Black Americans who sued for freedom in 1850s honored with St. Louis monument
The hundreds of people who filed lawsuits in Missouri that helped spur an end to slavery are being honored with a new monument in downtown St. Louis.
In the 1800s, Missouri law held if a person was once free, they were always free. Dred Scott, an enslaved man, and his wife Harriet claimed that he and his family should be freed because they had lived for a time in a free state.
"This was really based on family preservation," Scott's great-great-granddaughter Lynne Jackson told CBS News' Kris Van Cleave.
"They were there to save their daughters. They hid them away for possibly up to two years just to keep them from being sold during this process," Jackson said.
Scott sued and won, leading to an 11-year legal battle. In 1857, the Supreme Court threw out the verdict — a decision that helped put the North and South on a collision course toward Civil War.
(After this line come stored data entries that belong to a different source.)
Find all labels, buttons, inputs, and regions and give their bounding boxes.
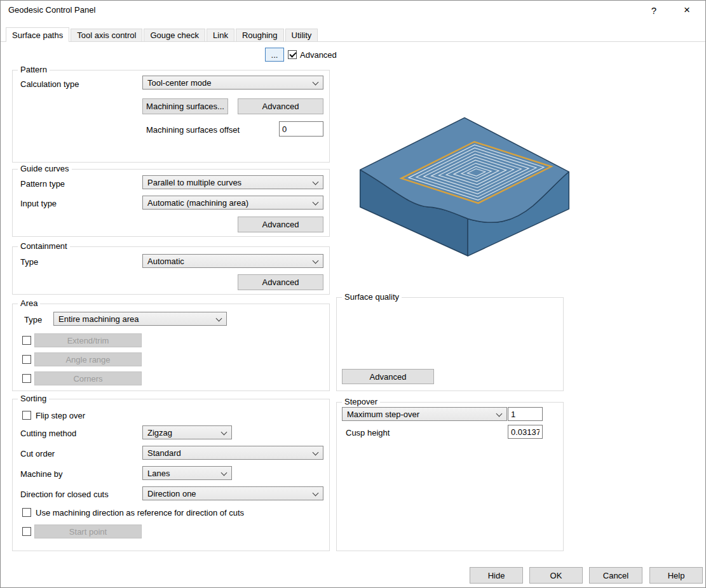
machining-surfaces-offset-input[interactable] xyxy=(279,121,323,137)
advanced-checkbox-label: Advanced xyxy=(300,50,337,60)
cancel-button[interactable]: Cancel xyxy=(589,567,642,584)
direction-closed-cuts-select[interactable]: Direction one xyxy=(142,486,323,500)
containment-type-label: Type xyxy=(20,257,38,267)
containment-type-value: Automatic xyxy=(147,257,184,266)
guide-curves-group-title: Guide curves xyxy=(18,164,72,173)
ok-button[interactable]: OK xyxy=(529,567,583,584)
chevron-down-icon xyxy=(216,316,222,322)
start-point-checkbox[interactable] xyxy=(22,527,31,536)
chevron-down-icon xyxy=(221,429,227,436)
input-type-label: Input type xyxy=(20,199,57,208)
area-type-value: Entire machining area xyxy=(58,314,139,324)
tab-utility[interactable]: Utility xyxy=(285,29,318,41)
angle-range-checkbox[interactable] xyxy=(22,355,31,364)
machine-by-value: Lanes xyxy=(147,469,170,478)
cutting-method-label: Cutting method xyxy=(20,429,76,438)
extend-trim-checkbox[interactable] xyxy=(22,336,31,345)
cut-order-value: Standard xyxy=(147,448,181,458)
surface-quality-group-title: Surface quality xyxy=(342,292,402,302)
advanced-checkbox[interactable] xyxy=(288,50,297,59)
direction-closed-cuts-value: Direction one xyxy=(147,489,196,498)
chevron-down-icon xyxy=(313,490,319,497)
corners-checkbox[interactable] xyxy=(22,374,31,383)
cut-order-select[interactable]: Standard xyxy=(142,446,323,460)
area-type-select[interactable]: Entire machining area xyxy=(53,312,227,326)
stepover-group: Stepover Maximum step-over Cusp height xyxy=(336,402,564,551)
pattern-advanced-button[interactable]: Advanced xyxy=(238,98,323,114)
pattern-group-title: Pattern xyxy=(18,65,50,74)
use-machining-direction-checkbox[interactable] xyxy=(22,508,31,517)
sorting-group-title: Sorting xyxy=(18,394,49,403)
area-type-label: Type xyxy=(24,315,42,324)
pattern-group: Pattern Calculation type Tool-center mod… xyxy=(12,70,330,163)
tab-tool-axis-control[interactable]: Tool axis control xyxy=(71,29,142,41)
flip-step-over-label: Flip step over xyxy=(36,411,85,420)
tab-link[interactable]: Link xyxy=(207,29,234,41)
calculation-type-value: Tool-center mode xyxy=(147,78,211,88)
machining-surfaces-button[interactable]: Machining surfaces... xyxy=(142,98,228,114)
extend-trim-button: Extend/trim xyxy=(34,333,142,347)
hide-button[interactable]: Hide xyxy=(470,567,523,584)
surface-quality-advanced-button[interactable]: Advanced xyxy=(342,369,434,384)
chevron-down-icon xyxy=(313,258,319,264)
corners-button: Corners xyxy=(34,371,142,385)
machining-surfaces-offset-label: Machining surfaces offset xyxy=(146,125,240,135)
cut-order-label: Cut order xyxy=(20,449,55,458)
window-title: Geodesic Control Panel xyxy=(8,5,95,15)
chevron-down-icon xyxy=(313,79,319,86)
stepover-group-title: Stepover xyxy=(342,397,380,406)
flip-step-over-checkbox[interactable] xyxy=(22,411,31,420)
angle-range-button: Angle range xyxy=(34,352,142,366)
tab-surface-paths[interactable]: Surface paths xyxy=(6,27,69,42)
tab-roughing[interactable]: Roughing xyxy=(236,29,284,41)
machine-by-select[interactable]: Lanes xyxy=(142,466,232,480)
machine-by-label: Machine by xyxy=(20,469,62,479)
pattern-type-value: Parallel to multiple curves xyxy=(147,178,241,187)
geodesic-control-panel-dialog: Geodesic Control Panel ? × Surface paths… xyxy=(0,0,706,588)
use-machining-direction-label: Use machining direction as reference for… xyxy=(36,508,244,518)
chevron-down-icon xyxy=(313,179,319,185)
guide-curves-group: Guide curves Pattern type Parallel to mu… xyxy=(12,169,330,237)
cusp-height-input[interactable] xyxy=(508,425,543,439)
close-icon[interactable]: × xyxy=(675,1,699,20)
containment-group: Containment Type Automatic Advanced xyxy=(12,246,330,295)
area-group: Area Type Entire machining area Extend/t… xyxy=(12,304,330,391)
stepover-mode-select[interactable]: Maximum step-over xyxy=(342,407,507,421)
chevron-down-icon xyxy=(221,470,227,476)
area-group-title: Area xyxy=(18,298,40,308)
direction-closed-cuts-label: Direction for closed cuts xyxy=(20,490,109,499)
chevron-down-icon xyxy=(496,411,503,417)
chevron-down-icon xyxy=(313,450,319,456)
title-bar: Geodesic Control Panel ? × xyxy=(1,1,705,20)
tab-gouge-check[interactable]: Gouge check xyxy=(144,29,205,41)
input-type-value: Automatic (machining area) xyxy=(147,198,248,208)
calculation-type-select[interactable]: Tool-center mode xyxy=(142,76,323,90)
chevron-down-icon xyxy=(313,199,319,206)
containment-advanced-button[interactable]: Advanced xyxy=(238,274,323,290)
surface-quality-group: Surface quality Advanced xyxy=(336,297,564,391)
more-options-button[interactable]: ... xyxy=(265,48,284,62)
input-type-select[interactable]: Automatic (machining area) xyxy=(142,196,323,210)
containment-type-select[interactable]: Automatic xyxy=(142,254,323,268)
tab-strip: Surface paths Tool axis control Gouge ch… xyxy=(6,27,318,42)
cusp-height-label: Cusp height xyxy=(346,428,390,438)
cutting-method-value: Zigzag xyxy=(147,428,172,438)
toolpath-preview-image xyxy=(344,101,585,265)
stepover-amount-input[interactable] xyxy=(508,407,543,421)
containment-group-title: Containment xyxy=(18,241,70,251)
sorting-group: Sorting Flip step over Cutting method Zi… xyxy=(12,399,330,551)
calculation-type-label: Calculation type xyxy=(20,79,79,89)
cutting-method-select[interactable]: Zigzag xyxy=(142,425,232,439)
guide-advanced-button[interactable]: Advanced xyxy=(238,217,323,232)
pattern-type-select[interactable]: Parallel to multiple curves xyxy=(142,175,323,189)
start-point-button: Start point xyxy=(34,525,142,538)
help-icon[interactable]: ? xyxy=(642,1,666,20)
pattern-type-label: Pattern type xyxy=(20,179,65,189)
help-button[interactable]: Help xyxy=(649,567,703,584)
stepover-mode-value: Maximum step-over xyxy=(347,410,419,419)
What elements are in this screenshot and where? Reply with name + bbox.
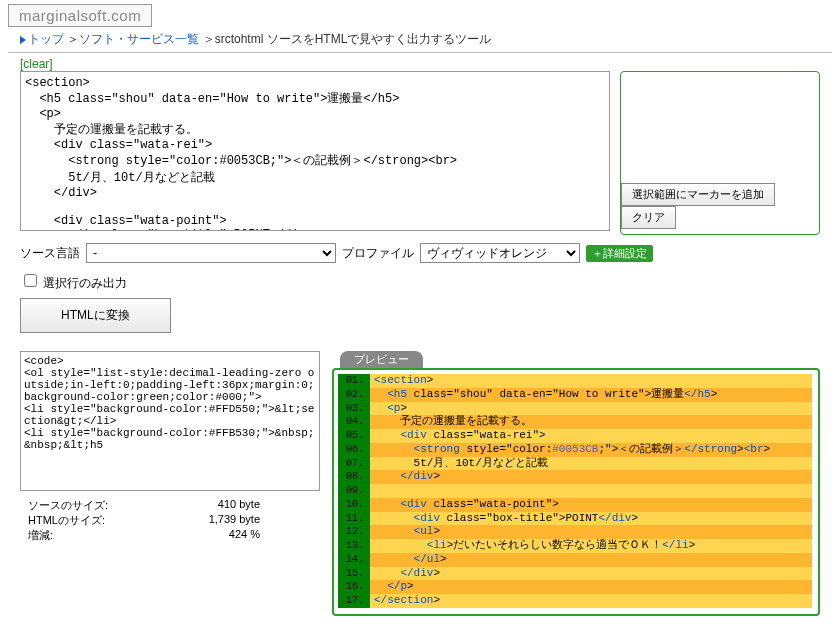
preview-box: <section> <h5 class="shou" data-en="How …: [332, 368, 820, 616]
breadcrumb-top[interactable]: トップ: [28, 32, 64, 46]
breadcrumb-current: srctohtml ソースをHTMLで見やすく出力するツール: [215, 32, 492, 46]
convert-button[interactable]: HTMLに変換: [20, 298, 171, 333]
breadcrumb: トップ ＞ソフト・サービス一覧 ＞srctohtml ソースをHTMLで見やすく…: [20, 31, 832, 48]
stat-ratio-value: 424 %: [140, 528, 260, 543]
marker-panel: 選択範囲にマーカーを追加 クリア: [620, 71, 820, 235]
preview-line: </div>: [370, 567, 812, 581]
output-textarea[interactable]: [20, 351, 320, 491]
profile-label: プロファイル: [342, 245, 414, 262]
preview-line: <li>だいたいそれらしい数字なら適当でＯＫ！</li>: [370, 539, 812, 553]
triangle-right-icon: [20, 36, 26, 44]
preview-line: </div>: [370, 470, 812, 484]
preview-line: <div class="box-title">POINT</div>: [370, 512, 812, 526]
selected-only-label[interactable]: 選択行のみ出力: [20, 276, 127, 290]
preview-line: <section>: [370, 374, 812, 388]
preview-line: <h5 class="shou" data-en="How to write">…: [370, 388, 812, 402]
preview-line: <ul>: [370, 525, 812, 539]
preview-line: <p>: [370, 402, 812, 416]
preview-line: </ul>: [370, 553, 812, 567]
preview-tab: プレビュー: [340, 351, 423, 368]
stat-src-label: ソースのサイズ:: [20, 498, 140, 513]
add-marker-button[interactable]: 選択範囲にマーカーを追加: [621, 183, 775, 206]
preview-line: [370, 484, 812, 498]
preview-line: <div class="wata-rei">: [370, 429, 812, 443]
breadcrumb-list[interactable]: ソフト・サービス一覧: [79, 32, 199, 46]
stat-html-label: HTMLのサイズ:: [20, 513, 140, 528]
preview-line: 5t/月、10t/月などと記載: [370, 457, 812, 471]
source-lang-label: ソース言語: [20, 245, 80, 262]
preview-line: </p>: [370, 580, 812, 594]
preview-line: </section>: [370, 594, 812, 608]
preview-code-list: <section> <h5 class="shou" data-en="How …: [338, 374, 812, 608]
preview-line: 予定の運搬量を記載する。: [370, 415, 812, 429]
selected-only-checkbox[interactable]: [24, 274, 37, 287]
clear-marker-button[interactable]: クリア: [621, 206, 676, 229]
source-textarea[interactable]: [20, 71, 610, 231]
stat-ratio-label: 増減:: [20, 528, 140, 543]
stat-src-value: 410 byte: [140, 498, 260, 513]
clear-link[interactable]: [clear]: [20, 57, 53, 71]
selected-only-text: 選択行のみ出力: [43, 276, 127, 290]
source-lang-select[interactable]: -: [86, 243, 336, 263]
stat-html-value: 1,739 byte: [140, 513, 260, 528]
profile-select[interactable]: ヴィヴィッドオレンジ: [420, 243, 580, 263]
detail-settings-badge[interactable]: ＋詳細設定: [586, 245, 653, 262]
site-logo[interactable]: marginalsoft.com: [8, 4, 152, 27]
preview-line: <div class="wata-point">: [370, 498, 812, 512]
preview-line: <strong style="color:#0053CB;">＜の記載例＞</s…: [370, 443, 812, 457]
stats-block: ソースのサイズ:410 byte HTMLのサイズ:1,739 byte 増減:…: [20, 498, 320, 543]
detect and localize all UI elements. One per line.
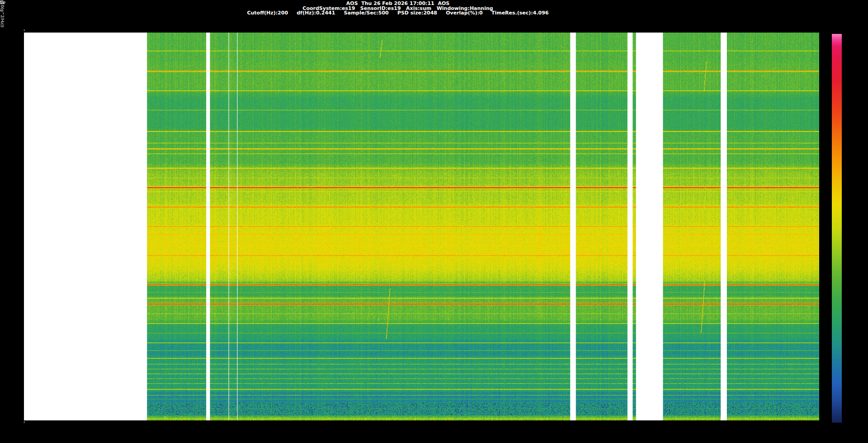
spectrogram-app: AOS Thu 26 Feb 2026 17:00:11 AOS CoordSy…: [0, 0, 868, 443]
spectrogram-canvas[interactable]: [24, 33, 819, 420]
colorbar-title: Amplitude(Log10(g^2/Hz)): [0, 0, 5, 28]
colorbar-gradient: [832, 34, 842, 423]
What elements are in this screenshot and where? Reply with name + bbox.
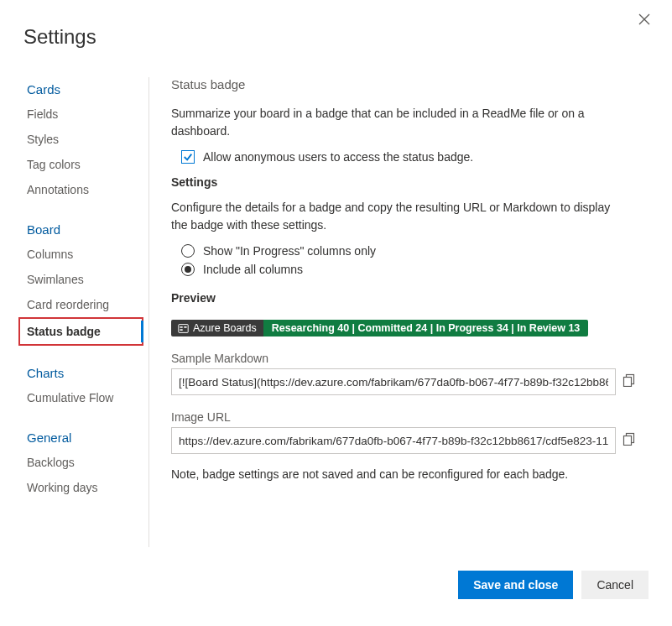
sidebar-group-cards[interactable]: Cards	[23, 77, 147, 102]
panel-title: Status badge	[171, 77, 647, 91]
allow-anonymous-checkbox[interactable]: Allow anonymous users to access the stat…	[181, 150, 647, 164]
sidebar-item-columns[interactable]: Columns	[23, 242, 147, 267]
close-button[interactable]	[638, 13, 655, 30]
copy-image-url-button[interactable]	[623, 432, 639, 449]
azure-boards-icon	[178, 323, 189, 334]
sidebar-item-swimlanes[interactable]: Swimlanes	[23, 267, 147, 292]
svg-rect-4	[180, 329, 182, 331]
sample-markdown-input[interactable]	[171, 368, 616, 395]
settings-main-panel: Status badge Summarize your board in a b…	[149, 77, 649, 547]
checkbox-icon	[181, 150, 195, 164]
settings-sidebar: Cards Fields Styles Tag colors Annotatio…	[23, 77, 149, 547]
sample-markdown-label: Sample Markdown	[171, 352, 647, 365]
svg-rect-2	[179, 324, 188, 332]
sidebar-item-working-days[interactable]: Working days	[23, 475, 147, 500]
columns-radio-group: Show "In Progress" columns only Include …	[181, 244, 647, 276]
copy-icon	[623, 432, 636, 446]
settings-subheading: Settings	[171, 175, 647, 189]
panel-description: Summarize your board in a badge that can…	[171, 105, 624, 140]
copy-markdown-button[interactable]	[623, 373, 639, 390]
sidebar-item-styles[interactable]: Styles	[23, 127, 147, 152]
badge-brand: Azure Boards	[171, 320, 263, 336]
settings-description: Configure the details for a badge and co…	[171, 199, 624, 234]
radio-icon	[181, 263, 195, 276]
image-url-input[interactable]	[171, 427, 616, 454]
svg-rect-9	[624, 436, 632, 446]
badge-note: Note, badge settings are not saved and c…	[171, 467, 647, 481]
radio-in-progress-only[interactable]: Show "In Progress" columns only	[181, 244, 647, 258]
radio-include-all[interactable]: Include all columns	[181, 263, 647, 276]
image-url-label: Image URL	[171, 410, 647, 424]
radio-label: Include all columns	[203, 263, 303, 276]
settings-dialog: Settings Cards Fields Styles Tag colors …	[0, 0, 672, 626]
cancel-button[interactable]: Cancel	[581, 571, 649, 599]
sidebar-group-board[interactable]: Board	[23, 217, 147, 242]
radio-icon	[181, 244, 195, 258]
sidebar-item-annotations[interactable]: Annotations	[23, 177, 147, 202]
preview-subheading: Preview	[171, 291, 647, 305]
sidebar-item-cumulative-flow[interactable]: Cumulative Flow	[23, 385, 147, 410]
allow-anonymous-label: Allow anonymous users to access the stat…	[203, 150, 473, 164]
sidebar-item-backlogs[interactable]: Backlogs	[23, 450, 147, 475]
sidebar-item-card-reordering[interactable]: Card reordering	[23, 292, 147, 317]
sidebar-item-status-badge[interactable]: Status badge	[18, 317, 143, 346]
badge-status-text: Researching 40 | Committed 24 | In Progr…	[263, 320, 589, 336]
svg-rect-3	[180, 326, 182, 328]
close-icon	[638, 13, 650, 25]
radio-label: Show "In Progress" columns only	[203, 244, 376, 258]
sidebar-item-tag-colors[interactable]: Tag colors	[23, 152, 147, 177]
sidebar-item-fields[interactable]: Fields	[23, 102, 147, 127]
dialog-footer: Save and close Cancel	[458, 571, 649, 599]
status-badge-preview: Azure Boards Researching 40 | Committed …	[171, 320, 588, 336]
svg-rect-7	[624, 378, 632, 387]
copy-icon	[623, 373, 636, 387]
save-and-close-button[interactable]: Save and close	[458, 571, 573, 599]
svg-rect-5	[184, 326, 186, 328]
sidebar-group-charts[interactable]: Charts	[23, 361, 147, 385]
dialog-title: Settings	[23, 25, 649, 49]
sidebar-group-general[interactable]: General	[23, 425, 147, 450]
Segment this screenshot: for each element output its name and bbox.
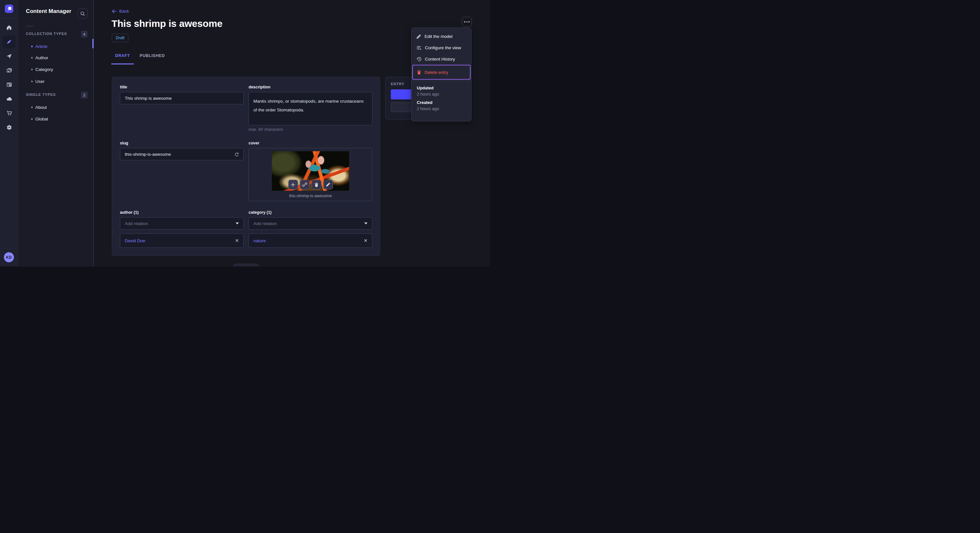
remove-relation-icon[interactable]: ✕ [364, 238, 368, 243]
cart-icon [6, 110, 12, 116]
search-button[interactable] [78, 8, 88, 19]
subnav-item-category[interactable]: Category [19, 65, 93, 73]
chevron-down-icon [235, 222, 239, 224]
more-actions-menu: Edit the model Configure the view Conten… [411, 27, 471, 121]
collection-types-count-badge: 4 [81, 31, 88, 38]
copy-link-button[interactable] [300, 180, 310, 189]
remove-relation-icon[interactable]: ✕ [235, 238, 239, 243]
trash-icon [314, 182, 318, 187]
back-arrow-icon [112, 9, 117, 14]
description-label: description [248, 85, 372, 89]
entry-form-card: title This shrimp is awesome description… [112, 77, 380, 256]
category-relation-item: nature ✕ [248, 233, 372, 248]
category-relation-select[interactable]: Add relation [248, 217, 372, 230]
active-tab-underline [111, 63, 134, 65]
delete-media-button[interactable] [312, 180, 321, 189]
field-slug: slug this-shrimp-is-awesome [120, 141, 244, 201]
updated-value: 2 hours ago [417, 92, 466, 97]
regenerate-slug-button[interactable] [234, 152, 239, 157]
category-placeholder: Add relation [253, 221, 277, 226]
subnav-item-about[interactable]: About [19, 103, 93, 111]
bullet-icon [31, 81, 33, 82]
back-link[interactable]: Back [112, 9, 129, 14]
app-window: KD Content Manager COLLECTION TYPES 4 Ar… [0, 0, 490, 266]
subnav-item-article[interactable]: Article [19, 42, 93, 51]
description-textarea[interactable]: Mantis shrimps, or stomatopods, are mari… [248, 92, 372, 125]
add-media-button[interactable] [288, 180, 298, 189]
bullet-icon [31, 69, 33, 70]
slug-label: slug [120, 141, 244, 145]
field-title: title This shrimp is awesome [120, 85, 244, 132]
list-plus-icon [416, 45, 422, 51]
field-category: category (1) Add relation nature ✕ [248, 210, 372, 247]
more-actions-button[interactable] [462, 17, 472, 27]
relation-link-nature[interactable]: nature [253, 238, 266, 243]
strapi-logo-icon [7, 6, 12, 11]
field-author: author (1) Add relation David Doe ✕ [120, 210, 244, 247]
tab-published[interactable]: PUBLISHED [140, 54, 165, 58]
plus-icon [291, 182, 296, 187]
title-input[interactable]: This shrimp is awesome [120, 92, 244, 104]
paper-plane-icon [6, 53, 12, 59]
link-icon [302, 182, 307, 187]
ellipsis-icon [464, 21, 465, 23]
pencil-icon [326, 182, 330, 187]
slug-value: this-shrimp-is-awesome [125, 152, 171, 157]
sidebar-item-home[interactable] [0, 21, 18, 35]
avatar-divider [0, 248, 18, 248]
sidebar-item-content-manager[interactable] [0, 35, 18, 49]
relation-link-david-doe[interactable]: David Doe [125, 238, 145, 243]
menu-item-delete-entry[interactable]: Delete entry [413, 65, 470, 79]
updated-label: Updated [417, 86, 466, 90]
images-icon [6, 67, 12, 73]
author-relation-item: David Doe ✕ [120, 233, 244, 248]
author-placeholder: Add relation [125, 221, 148, 226]
gear-icon [6, 124, 12, 130]
field-description: description Mantis shrimps, or stomatopo… [248, 85, 372, 132]
cover-media-box: this-shrimp-is-awesome [248, 148, 372, 201]
sidebar-item-deploy[interactable] [0, 92, 18, 106]
chevron-down-icon [364, 222, 368, 224]
single-types-count-badge: 2 [81, 92, 88, 98]
title-label: title [120, 85, 244, 89]
search-icon [80, 11, 85, 16]
subnav-title: Content Manager [26, 8, 71, 14]
active-nav-tile [3, 35, 16, 48]
subnav-rule [26, 26, 33, 27]
sidebar-item-content-type-builder[interactable] [0, 78, 18, 92]
home-icon [6, 25, 12, 30]
page-title: This shrimp is awesome [111, 18, 222, 29]
cover-image[interactable] [272, 151, 349, 191]
subnav-item-global[interactable]: Global [19, 115, 93, 123]
sidebar-item-marketplace[interactable] [0, 106, 18, 120]
delete-entry-highlight: Delete entry [412, 65, 471, 80]
main-nav-sidebar: KD [0, 0, 18, 266]
sidebar-item-releases[interactable] [0, 49, 18, 63]
active-scroll-indicator [92, 39, 94, 48]
description-hint: max. 80 characters [248, 127, 372, 132]
tab-draft[interactable]: DRAFT [111, 54, 134, 58]
slug-input[interactable]: this-shrimp-is-awesome [120, 148, 244, 160]
subnav-item-user[interactable]: User [19, 77, 93, 86]
sidebar-item-media-library[interactable] [0, 63, 18, 78]
menu-item-edit-model[interactable]: Edit the model [412, 31, 471, 42]
edit-media-button[interactable] [323, 180, 333, 189]
layout-icon [6, 82, 12, 88]
created-value: 2 hours ago [417, 106, 466, 111]
cover-actions-toolbar [288, 180, 333, 189]
user-avatar[interactable]: KD [4, 252, 14, 262]
feather-icon [6, 38, 12, 45]
author-relation-select[interactable]: Add relation [120, 217, 244, 230]
sidebar-item-settings[interactable] [0, 120, 18, 134]
content-manager-subnav: Content Manager COLLECTION TYPES 4 Artic… [19, 0, 94, 266]
bullet-icon [31, 106, 33, 108]
next-section-peek [233, 263, 259, 266]
section-label-collection-types: COLLECTION TYPES [26, 32, 67, 36]
strapi-logo[interactable] [5, 5, 13, 13]
author-label: author (1) [120, 210, 244, 215]
subnav-item-author[interactable]: Author [19, 54, 93, 62]
cloud-icon [6, 96, 12, 102]
menu-item-content-history[interactable]: Content History [412, 54, 471, 65]
section-label-single-types: SINGLE TYPES [26, 93, 56, 97]
menu-item-configure-view[interactable]: Configure the view [412, 42, 471, 54]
The Scotts were were among hundreds of people to file a freedom suit. Historian Kenneth Winn, who was the Missouri state archivist when a court clerk found that at least 306 freedom suits were brought by slaves in St. Louis.
"It shows the collective effort of a people trying to be free, who did not rest and just accept their law and slavery, but resisted it," Winn said. "It really speaks in some ways to people who believed in the integrity of the law."
The suits were filled during a time of racial segregation — Black slaves would need to walk into a St. Louis courtroom where they weren't allowed to read or write, couldn't even testify in a court of law and the judge and jury consisted solely of white men. Missouri was also a slave state.
Despite these circumstances, cases were heard and some were successful — more than 120, by Winn's estimate.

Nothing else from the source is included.